596 Kayıt Bulundu.
Bize İbrahim b. Hamza, ona İbn Ebu Hâzim ve ed-Derâverdî, onlara Yezid, ona Muhammed b. İbrahim, ona Ebu Seleme, ona da Ebu Said el-Hudrî (ra) şöyle söylemiştir: Rasulullah (sav) Ramazan ayının ortasındaki on günde itikaf yapardı. Geçen yirminci gecenin akşamı olup da yirmi birinci günü karşılayacağı zaman evine dönerdi. Kendisiyle birlikte itikafa girenler de evlerine dönerlerdi. Rasulullah itikafa girdiği bir Ramazan ayında evine dönmeyi adet haline getirdiği gece itikaf yerinde kaldı ve insanlara bir konuşma yaptı. Bu konuşmasında (hutbe), insanlara Allah'ın dilediği kadar konuştu. Sonra şöyle buyurdu: Ben Ramazan ayının ortasındaki on günde itikaf yapardım. Sonra bana şu son on gün içinde itikaf etme fikri zahir oldu. Şimdi kim benimle birlikte itikaf yapmışsa itikafa girdiği yerde kalsın. Kadir gecesi bana gösterildi sonra o bana unutturuldu. Siz onu son on gün içinde arayınız. Ve yine siz onu bu on gün içindeki tek sayılı gecelerde arayınız. Ben (rüyada) kendimi su ve çamur içinde secde ederken gördüm." (Biz gökyüzünde bulut göremiyorduk.) Bu gece gök boşandı ve şiddetli bir yağmur yağdı. Mescitte yirmi birinci gece Hz. Peygamber'in (sav) namaz kıldığı yere su aktı. Ben Peygamber (sav) sabah namazından ayrıldığında kendisine baktım ve yüzünün çamur ve su ile kaplandığını gördüm.

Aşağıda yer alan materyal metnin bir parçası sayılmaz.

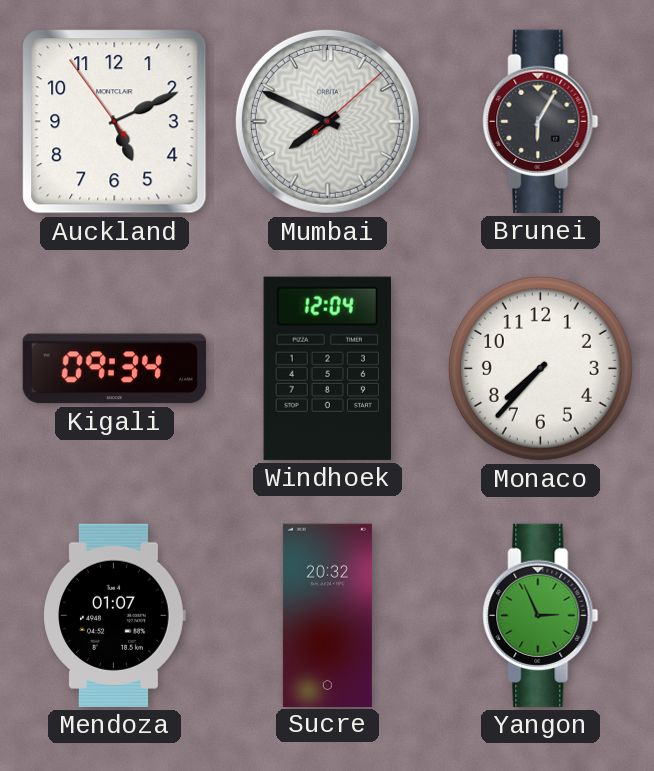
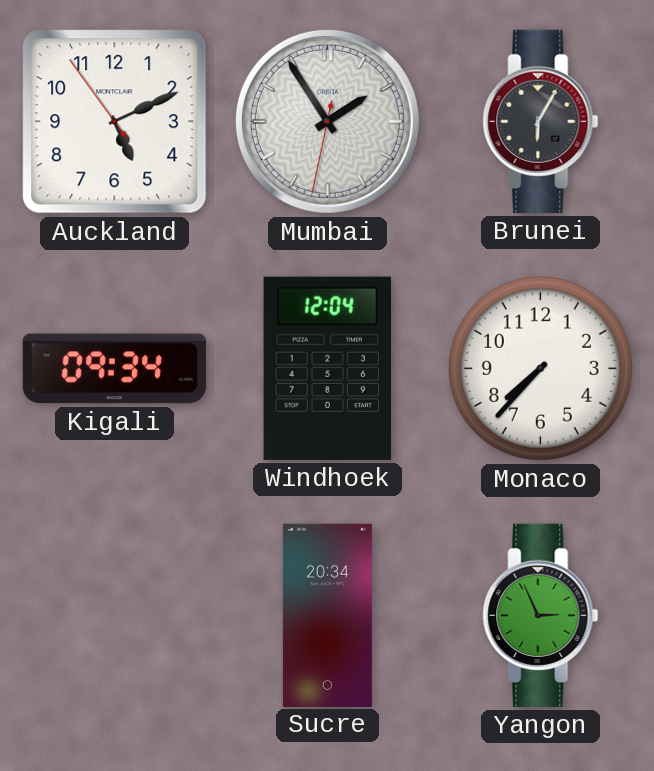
Mumbai: 7:49 -> 1:54
Mendoza: 01:07 -> none
Sucre: 20:32 -> 20:34
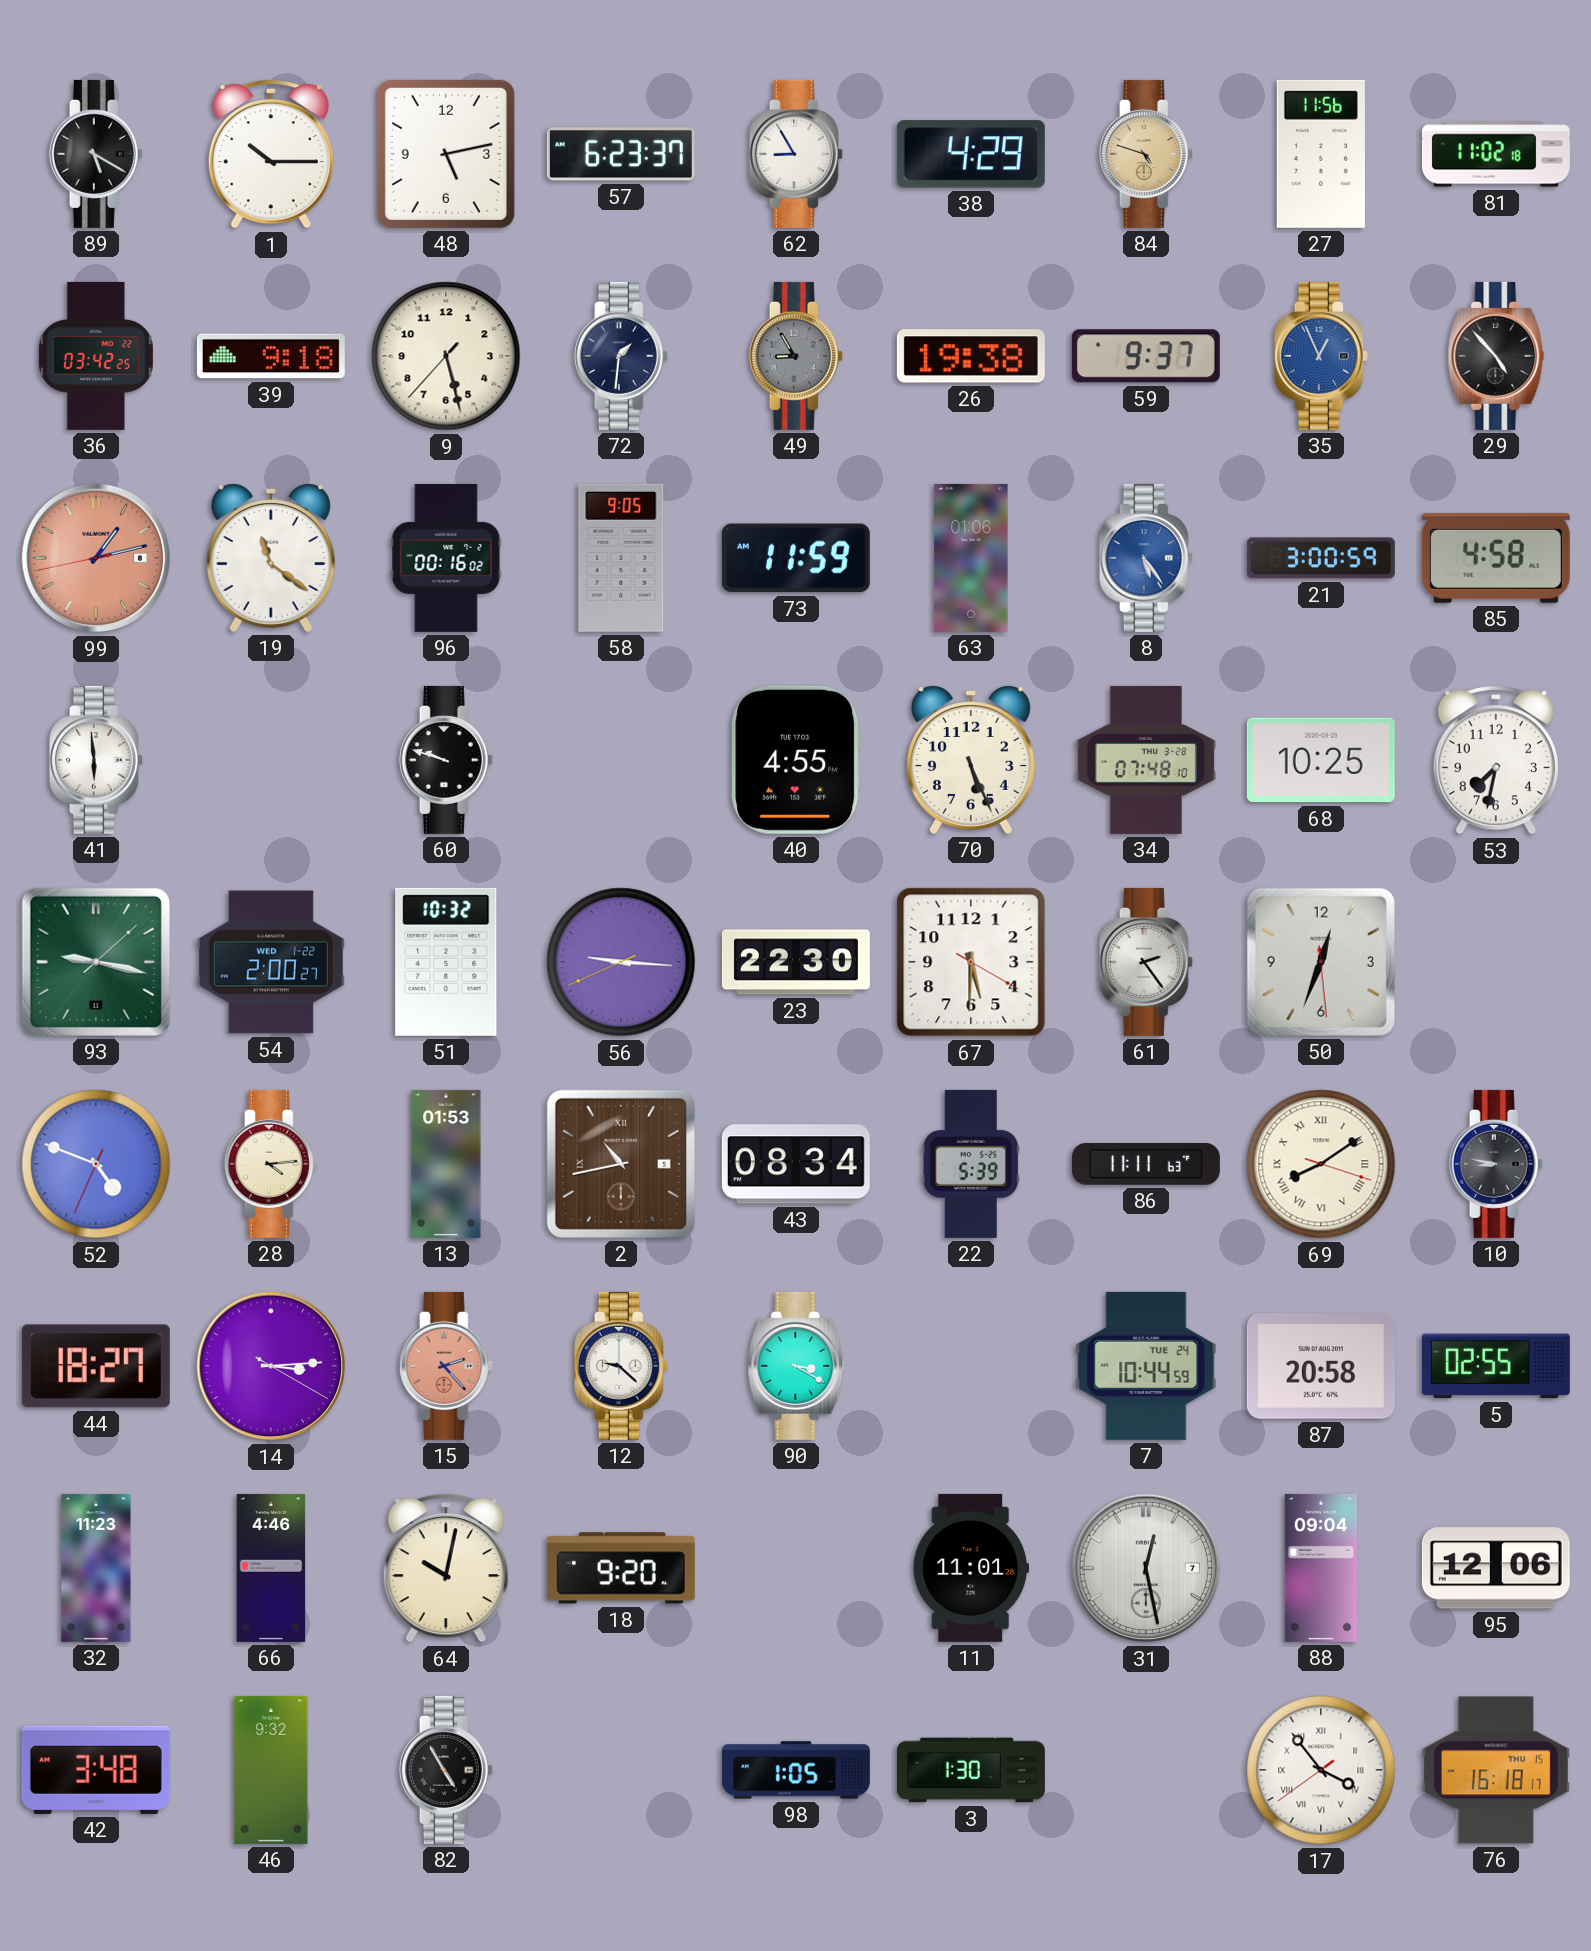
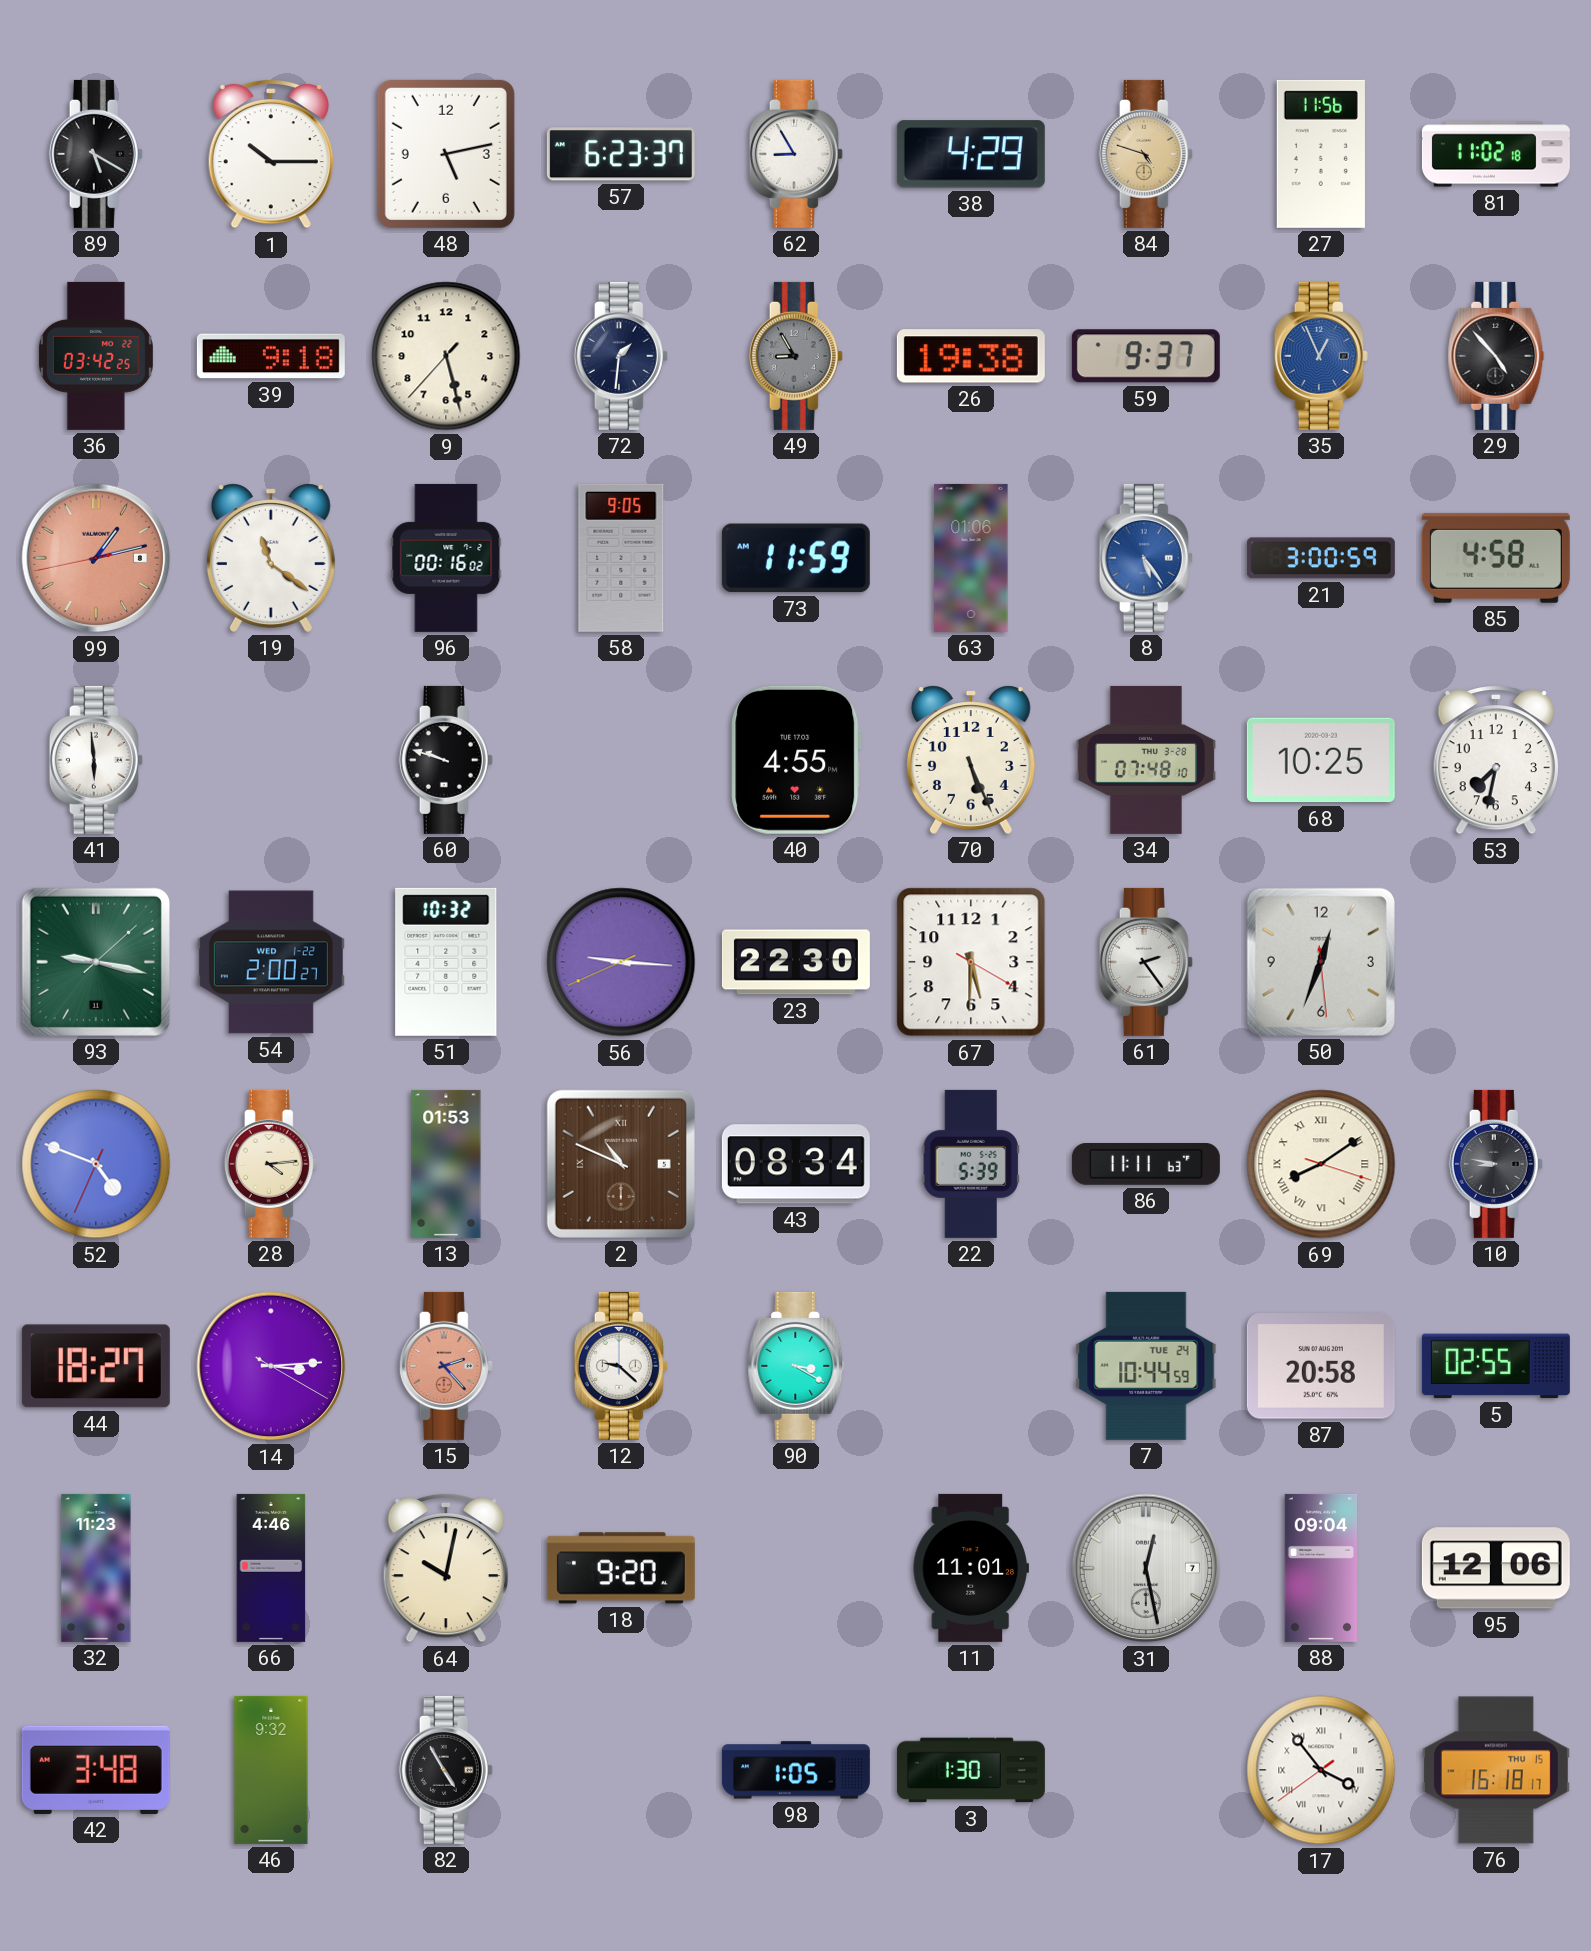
2: 10:43 -> 10:49
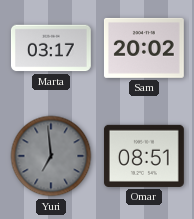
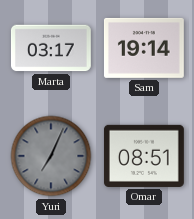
Sam: 20:02 -> 19:14
Yuri: 6:59 -> 7:04
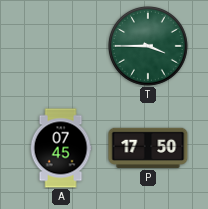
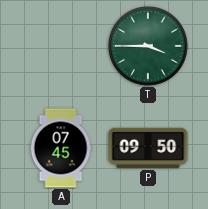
P: 17:50 -> 09:50
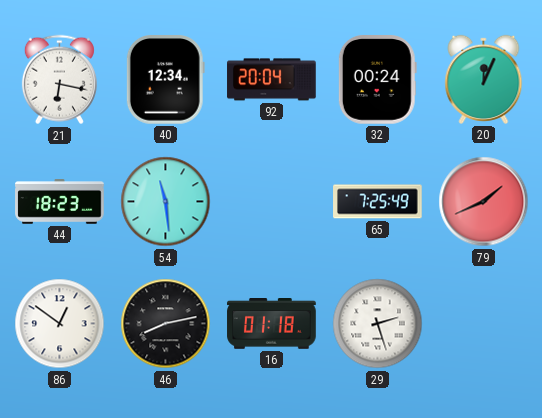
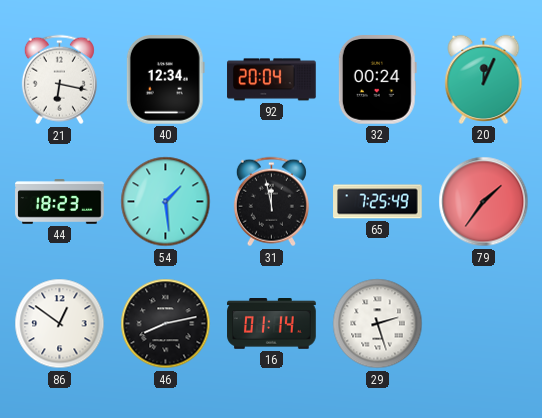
54: 11:29 -> 1:29
31: none -> 11:58
79: 1:41 -> 1:36
16: 01:18 -> 01:14
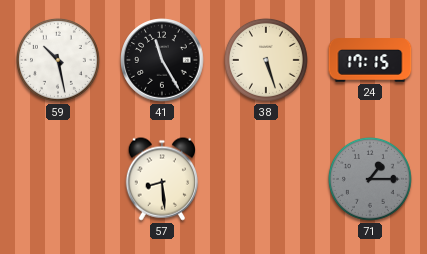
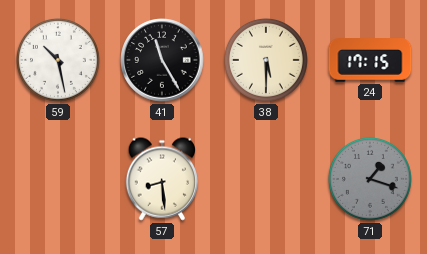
38: 5:27 -> 5:30
71: 1:15 -> 1:18
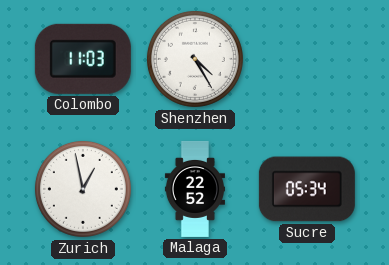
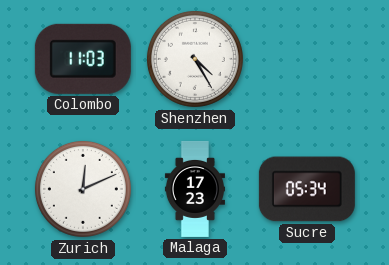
Zurich: 12:58 -> 12:11
Malaga: 22:52 -> 17:23
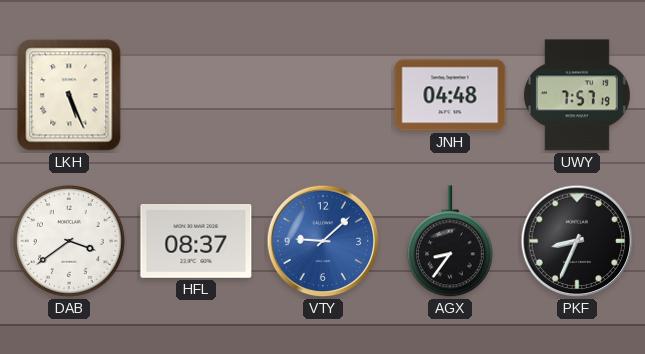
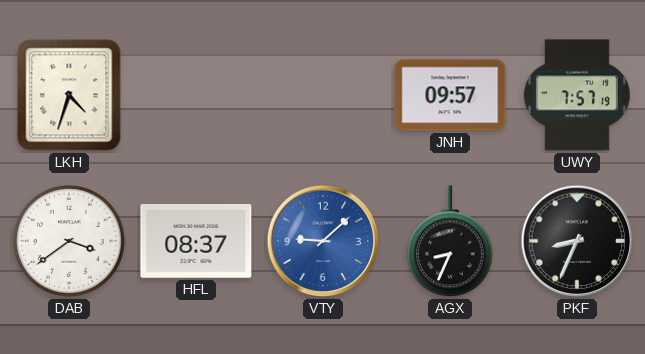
LKH: 5:26 -> 4:33
JNH: 04:48 -> 09:57
AGX: 8:36 -> 8:34
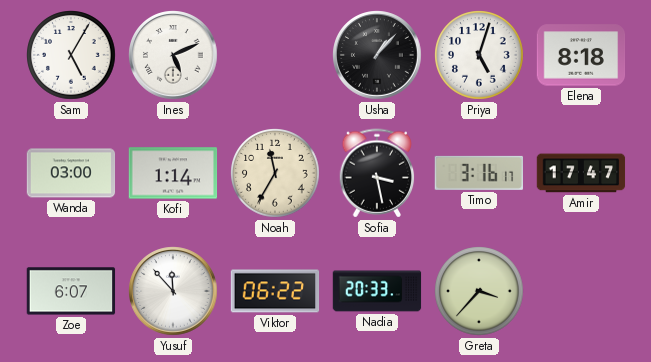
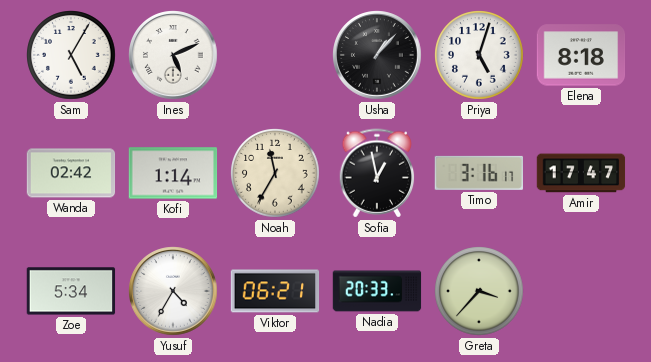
Wanda: 03:00 -> 02:42
Sofia: 3:28 -> 12:58
Zoe: 6:07 -> 5:34
Yusuf: 11:53 -> 4:35
Viktor: 06:22 -> 06:21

Açıklama: مَا شَاءَ اللَّهُ ifadesi Hz. Peygamber'in konuştuğu sürenin uzunluğundan kinayedir. Yani mana "Allah'ın dilediği süre kadar konuştu" olur. Diğer mana ise 'Allah'ın dilediği şeyleri emretti' olur.
Bize el-Humeydî, ona Süfyan, ona ez-Zührî, ona Ebu Selem b. Abdurrahman, ona da Ebu Hüreyre, Rasulüllah'ın (sav) şöyle buyurduğunu rivayet etmiştir: "Kim Ramazan orucunun (farz olduğuna ve faziletine) inanarak ve mükafaatını Allah'tan bekleyerek tutarsa geçmiş günahları bağışlanır. Aynı şekilde kim de kadir gecesinin (faziletine) inanarak ve sevabını Allah'tan bekleyerek (ibadetle veya teravih namazını kılarak) ihya ederse geçmiş günahları bağışlanır."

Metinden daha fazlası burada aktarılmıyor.